Thank you very much :). I agree, the documenting is important. I am thinking of creating a tutorial like article about this robot if it works out at the end. These were just photos for you guys to see what I am up to!

The IC in the breadboard is a PIC microcontroller. Specifically 16F684 (not 16F84 as people misread). I like it because it has an internal A/D converter. And it's a pretty good size for me (I don't think I need many more pins).
 
Alright, well I've been reading up on different things for a while now. We might have a problem.

I've figured out the 555 timer stuff, got a bunch of desired values that I may want to use so everything is good to go there.

The problem lies with the SN754410. I remember you telling me that the PWM pulse from the LM555 would be connected to the EN pin on the SN754410. After reading datasheets and some sites, apparently, the EN pin is either ON (5V) or off (0V).

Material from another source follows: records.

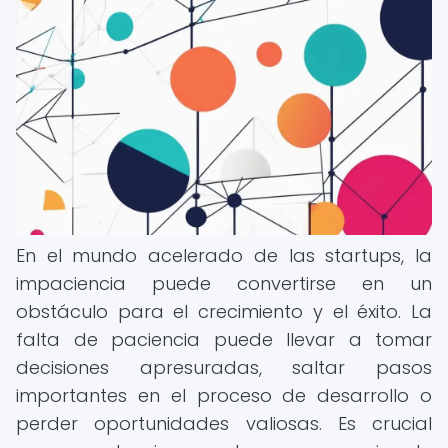
En el mundo acelerado de las startups, la
impaciencia puede convertirse en un
obstáculo para el crecimiento y el éxito. La
falta de paciencia puede llevar a tomar
decisiones apresuradas, saltar pasos
importantes en el proceso de desarrollo o
perder oportunidades valiosas. Es crucial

The 2.5V or 3.5V that we're going to be getting might do nothing....?

Did I over look something or are we doomed?
Thanks,
Omar
 
Did I over look something...
You did overlook something, or perhaps more appropriately I should say you've "underlooked" something, specifically the details of the SN754410 datasheet. Take another look at the range for the high-level input voltage.
 
Okay, okay. You win. No beating Mr. Fletcher ;).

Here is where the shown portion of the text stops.